**TASK DIRECTIONS**
Report the number of lines in the data where the word "will" appears, and add no other text.

(Recorded data)
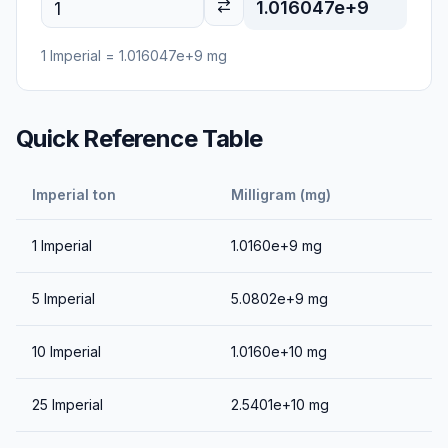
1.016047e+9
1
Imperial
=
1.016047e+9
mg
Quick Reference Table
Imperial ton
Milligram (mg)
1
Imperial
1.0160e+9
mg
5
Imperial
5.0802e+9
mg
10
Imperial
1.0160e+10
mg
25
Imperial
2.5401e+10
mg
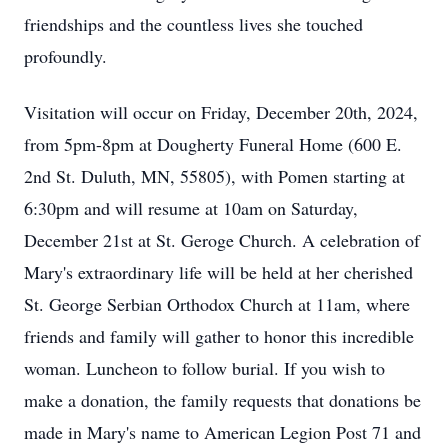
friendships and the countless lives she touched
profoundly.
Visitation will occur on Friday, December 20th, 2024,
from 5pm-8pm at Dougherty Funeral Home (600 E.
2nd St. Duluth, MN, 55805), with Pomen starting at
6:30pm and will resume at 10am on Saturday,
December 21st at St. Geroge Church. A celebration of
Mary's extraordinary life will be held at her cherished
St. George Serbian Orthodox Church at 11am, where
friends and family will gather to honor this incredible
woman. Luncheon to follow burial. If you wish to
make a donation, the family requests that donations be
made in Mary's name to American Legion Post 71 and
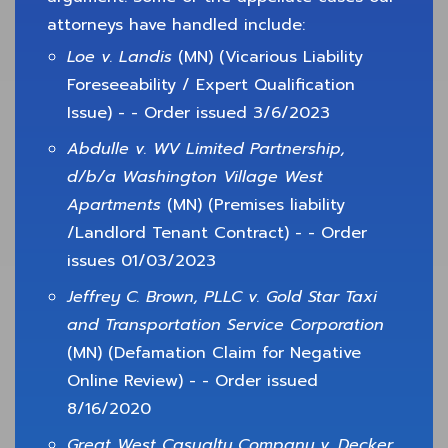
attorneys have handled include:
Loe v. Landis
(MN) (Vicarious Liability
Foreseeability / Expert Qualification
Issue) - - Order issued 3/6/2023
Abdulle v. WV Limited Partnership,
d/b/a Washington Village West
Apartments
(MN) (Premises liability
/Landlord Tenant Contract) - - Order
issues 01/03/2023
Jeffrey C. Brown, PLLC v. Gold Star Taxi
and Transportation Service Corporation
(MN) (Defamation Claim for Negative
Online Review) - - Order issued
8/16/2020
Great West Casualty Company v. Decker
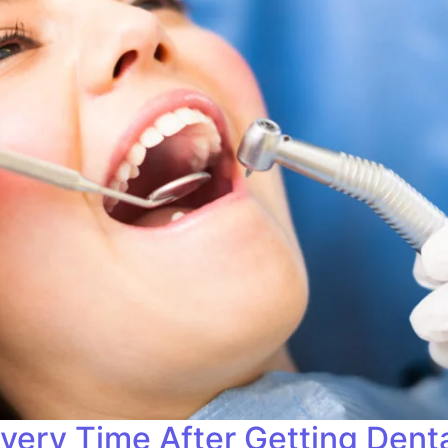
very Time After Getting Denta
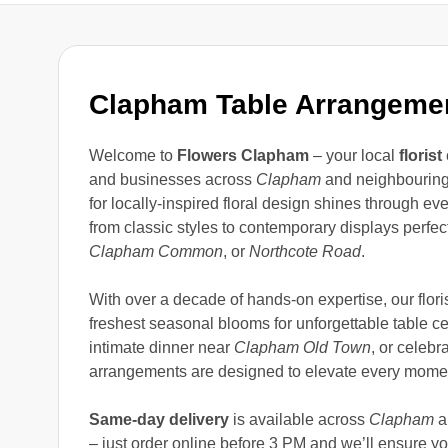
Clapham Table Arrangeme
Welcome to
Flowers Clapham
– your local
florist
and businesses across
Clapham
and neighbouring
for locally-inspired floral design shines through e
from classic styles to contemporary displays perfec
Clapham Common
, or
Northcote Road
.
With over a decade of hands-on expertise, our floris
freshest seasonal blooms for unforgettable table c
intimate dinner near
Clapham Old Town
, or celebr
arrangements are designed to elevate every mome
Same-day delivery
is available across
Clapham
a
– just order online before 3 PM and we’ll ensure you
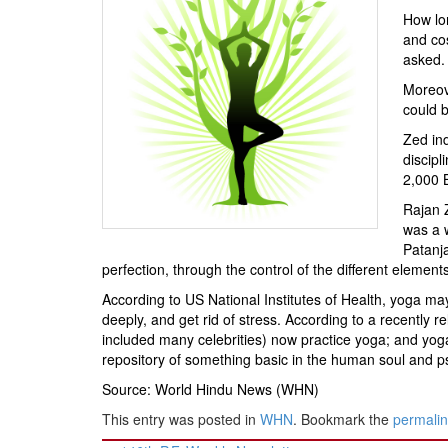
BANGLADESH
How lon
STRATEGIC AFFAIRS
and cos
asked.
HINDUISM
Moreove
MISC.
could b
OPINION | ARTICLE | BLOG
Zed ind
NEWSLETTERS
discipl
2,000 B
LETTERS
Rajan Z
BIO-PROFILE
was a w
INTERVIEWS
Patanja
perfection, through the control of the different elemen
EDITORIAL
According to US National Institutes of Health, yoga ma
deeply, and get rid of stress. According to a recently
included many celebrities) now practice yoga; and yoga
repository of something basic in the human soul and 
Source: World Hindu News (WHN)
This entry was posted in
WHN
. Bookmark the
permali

* * *

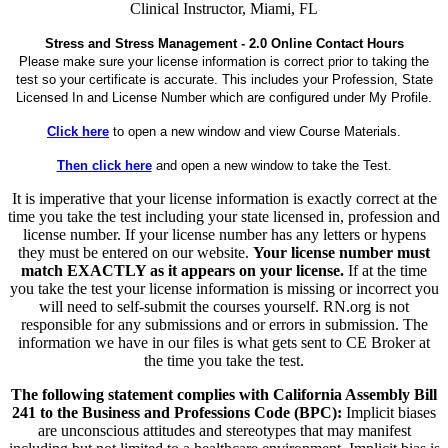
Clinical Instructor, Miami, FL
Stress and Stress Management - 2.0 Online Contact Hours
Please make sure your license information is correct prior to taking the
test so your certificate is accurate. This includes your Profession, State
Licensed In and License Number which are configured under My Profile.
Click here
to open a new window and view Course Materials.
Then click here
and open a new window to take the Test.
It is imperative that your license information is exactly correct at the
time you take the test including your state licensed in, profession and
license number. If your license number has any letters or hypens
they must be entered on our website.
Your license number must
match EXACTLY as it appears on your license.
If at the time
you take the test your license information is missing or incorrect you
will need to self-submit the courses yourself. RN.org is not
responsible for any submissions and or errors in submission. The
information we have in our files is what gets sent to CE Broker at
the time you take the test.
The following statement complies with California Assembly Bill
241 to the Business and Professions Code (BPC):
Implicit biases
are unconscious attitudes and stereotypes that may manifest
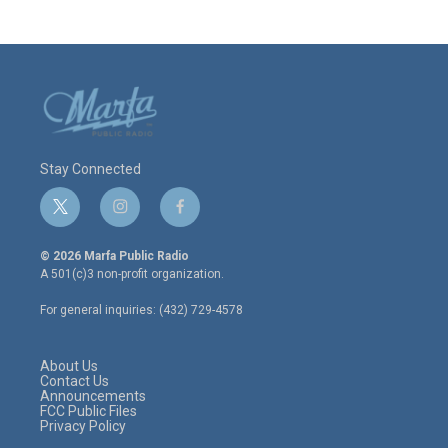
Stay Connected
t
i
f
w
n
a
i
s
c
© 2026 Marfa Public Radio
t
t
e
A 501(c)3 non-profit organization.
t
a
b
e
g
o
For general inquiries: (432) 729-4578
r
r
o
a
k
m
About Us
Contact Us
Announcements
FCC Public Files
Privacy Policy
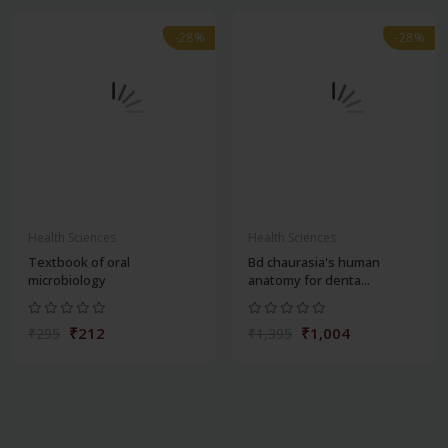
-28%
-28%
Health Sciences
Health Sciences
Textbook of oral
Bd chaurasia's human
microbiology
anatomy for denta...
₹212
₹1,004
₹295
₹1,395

**YOUR SOLUTION**
5